## PROBLEM REQUIREMENTS:
Below are entries. Reproduce exactly the lines between the line holding "Image attached. Outline colon." and the line holding "Look at this", inclusive, and only those.

## RECORDS SUPPLIED:

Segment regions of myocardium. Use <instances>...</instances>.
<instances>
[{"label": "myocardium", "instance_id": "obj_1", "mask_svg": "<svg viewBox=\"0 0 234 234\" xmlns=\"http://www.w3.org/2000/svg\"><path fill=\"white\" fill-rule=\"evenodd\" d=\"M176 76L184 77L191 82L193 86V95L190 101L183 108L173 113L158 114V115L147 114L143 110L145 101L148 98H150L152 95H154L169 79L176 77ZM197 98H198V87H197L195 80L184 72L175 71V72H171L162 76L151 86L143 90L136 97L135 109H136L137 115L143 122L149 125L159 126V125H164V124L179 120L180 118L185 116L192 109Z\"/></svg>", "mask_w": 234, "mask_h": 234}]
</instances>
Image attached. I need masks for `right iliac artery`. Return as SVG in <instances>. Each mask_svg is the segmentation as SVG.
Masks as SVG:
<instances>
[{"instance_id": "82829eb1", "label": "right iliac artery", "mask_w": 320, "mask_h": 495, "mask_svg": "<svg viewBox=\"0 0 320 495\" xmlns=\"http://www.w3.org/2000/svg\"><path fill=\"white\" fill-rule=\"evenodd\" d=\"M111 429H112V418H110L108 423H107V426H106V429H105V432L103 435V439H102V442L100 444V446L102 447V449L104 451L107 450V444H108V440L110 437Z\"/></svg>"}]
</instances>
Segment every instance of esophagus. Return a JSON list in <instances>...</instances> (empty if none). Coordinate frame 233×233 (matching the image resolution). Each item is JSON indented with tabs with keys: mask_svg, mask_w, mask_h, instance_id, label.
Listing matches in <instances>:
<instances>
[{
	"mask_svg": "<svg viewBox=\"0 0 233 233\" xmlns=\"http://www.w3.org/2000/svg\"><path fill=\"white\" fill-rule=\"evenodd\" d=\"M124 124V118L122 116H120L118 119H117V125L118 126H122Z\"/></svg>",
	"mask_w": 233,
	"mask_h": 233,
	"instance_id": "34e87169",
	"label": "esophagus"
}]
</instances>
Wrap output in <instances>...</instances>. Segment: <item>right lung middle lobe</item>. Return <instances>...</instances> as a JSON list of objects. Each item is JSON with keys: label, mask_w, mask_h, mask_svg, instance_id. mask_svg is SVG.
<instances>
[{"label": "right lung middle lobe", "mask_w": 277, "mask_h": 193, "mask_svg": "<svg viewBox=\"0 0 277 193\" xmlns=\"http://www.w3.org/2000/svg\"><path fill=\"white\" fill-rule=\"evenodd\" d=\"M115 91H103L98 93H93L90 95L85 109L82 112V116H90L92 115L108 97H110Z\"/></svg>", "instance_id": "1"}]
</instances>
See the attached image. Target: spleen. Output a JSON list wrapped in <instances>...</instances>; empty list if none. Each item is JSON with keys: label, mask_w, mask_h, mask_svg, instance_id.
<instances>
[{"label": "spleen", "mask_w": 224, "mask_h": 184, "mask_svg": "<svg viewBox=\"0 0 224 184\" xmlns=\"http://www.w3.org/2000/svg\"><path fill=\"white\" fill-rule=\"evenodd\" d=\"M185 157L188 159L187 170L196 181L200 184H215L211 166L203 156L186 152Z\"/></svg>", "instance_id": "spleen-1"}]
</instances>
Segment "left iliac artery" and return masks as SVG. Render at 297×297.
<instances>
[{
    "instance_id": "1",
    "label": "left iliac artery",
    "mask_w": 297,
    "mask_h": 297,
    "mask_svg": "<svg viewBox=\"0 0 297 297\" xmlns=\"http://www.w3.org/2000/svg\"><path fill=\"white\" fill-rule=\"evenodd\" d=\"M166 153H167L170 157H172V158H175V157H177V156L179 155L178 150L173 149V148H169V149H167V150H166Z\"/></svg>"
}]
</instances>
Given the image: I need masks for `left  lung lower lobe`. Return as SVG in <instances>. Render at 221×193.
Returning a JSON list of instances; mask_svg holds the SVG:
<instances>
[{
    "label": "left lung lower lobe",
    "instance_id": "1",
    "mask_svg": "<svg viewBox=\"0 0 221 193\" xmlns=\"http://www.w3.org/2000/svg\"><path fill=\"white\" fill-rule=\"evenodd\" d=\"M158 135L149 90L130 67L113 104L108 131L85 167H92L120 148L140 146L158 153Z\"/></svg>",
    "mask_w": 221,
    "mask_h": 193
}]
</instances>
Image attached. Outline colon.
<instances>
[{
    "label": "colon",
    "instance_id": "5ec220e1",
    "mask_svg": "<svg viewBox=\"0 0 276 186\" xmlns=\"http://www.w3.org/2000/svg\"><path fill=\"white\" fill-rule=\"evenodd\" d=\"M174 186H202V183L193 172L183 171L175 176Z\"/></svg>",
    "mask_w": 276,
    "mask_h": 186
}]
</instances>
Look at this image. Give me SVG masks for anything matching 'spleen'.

--

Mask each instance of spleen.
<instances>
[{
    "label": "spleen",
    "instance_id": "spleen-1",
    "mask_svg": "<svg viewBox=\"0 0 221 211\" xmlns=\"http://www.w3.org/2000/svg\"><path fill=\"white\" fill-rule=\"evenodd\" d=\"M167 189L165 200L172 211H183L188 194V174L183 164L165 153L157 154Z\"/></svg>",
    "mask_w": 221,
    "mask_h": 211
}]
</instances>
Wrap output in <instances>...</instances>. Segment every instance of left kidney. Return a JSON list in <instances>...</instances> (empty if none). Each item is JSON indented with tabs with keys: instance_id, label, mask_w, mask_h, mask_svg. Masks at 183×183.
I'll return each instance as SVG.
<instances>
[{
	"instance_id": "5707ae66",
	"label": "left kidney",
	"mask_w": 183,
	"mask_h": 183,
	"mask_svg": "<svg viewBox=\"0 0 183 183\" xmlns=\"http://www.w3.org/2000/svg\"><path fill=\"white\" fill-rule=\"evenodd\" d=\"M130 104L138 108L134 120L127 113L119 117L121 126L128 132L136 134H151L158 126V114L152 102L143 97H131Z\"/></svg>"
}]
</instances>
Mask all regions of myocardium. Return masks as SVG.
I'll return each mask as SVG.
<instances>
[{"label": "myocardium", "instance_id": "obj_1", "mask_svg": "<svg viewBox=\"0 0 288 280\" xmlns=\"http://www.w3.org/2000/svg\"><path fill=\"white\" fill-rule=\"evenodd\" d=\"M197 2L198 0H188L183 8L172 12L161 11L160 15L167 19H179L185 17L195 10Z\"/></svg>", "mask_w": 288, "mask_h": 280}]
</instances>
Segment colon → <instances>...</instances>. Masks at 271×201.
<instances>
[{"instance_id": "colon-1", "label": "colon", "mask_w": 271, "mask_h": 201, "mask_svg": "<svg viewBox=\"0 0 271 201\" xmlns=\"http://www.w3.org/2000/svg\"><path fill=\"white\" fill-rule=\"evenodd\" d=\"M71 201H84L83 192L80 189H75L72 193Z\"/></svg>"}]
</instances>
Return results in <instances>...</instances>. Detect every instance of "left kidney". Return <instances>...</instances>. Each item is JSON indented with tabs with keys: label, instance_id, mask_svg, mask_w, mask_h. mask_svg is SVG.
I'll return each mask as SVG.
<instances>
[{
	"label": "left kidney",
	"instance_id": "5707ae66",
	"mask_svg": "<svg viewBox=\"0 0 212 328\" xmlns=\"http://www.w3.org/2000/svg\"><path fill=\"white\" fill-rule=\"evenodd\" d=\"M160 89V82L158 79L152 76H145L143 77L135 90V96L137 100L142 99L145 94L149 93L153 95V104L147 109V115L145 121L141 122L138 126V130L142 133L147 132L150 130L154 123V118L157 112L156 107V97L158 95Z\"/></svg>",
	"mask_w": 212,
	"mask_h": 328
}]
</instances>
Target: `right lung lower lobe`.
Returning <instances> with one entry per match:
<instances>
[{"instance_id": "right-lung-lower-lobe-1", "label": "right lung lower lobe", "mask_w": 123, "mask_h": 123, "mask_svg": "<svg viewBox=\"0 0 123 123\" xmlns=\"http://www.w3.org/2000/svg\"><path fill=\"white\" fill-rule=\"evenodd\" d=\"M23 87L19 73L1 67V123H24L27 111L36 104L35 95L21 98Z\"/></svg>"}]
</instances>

## COMPLETED EXERCISE:
Image attached. Outline colon.
<instances>
[{
    "label": "colon",
    "instance_id": "5ec220e1",
    "mask_svg": "<svg viewBox=\"0 0 276 186\" xmlns=\"http://www.w3.org/2000/svg\"><path fill=\"white\" fill-rule=\"evenodd\" d=\"M174 186H202V183L193 172L183 171L175 176Z\"/></svg>",
    "mask_w": 276,
    "mask_h": 186
}]
</instances>
Look at this image. Give me SVG masks for anything matching 'spleen'.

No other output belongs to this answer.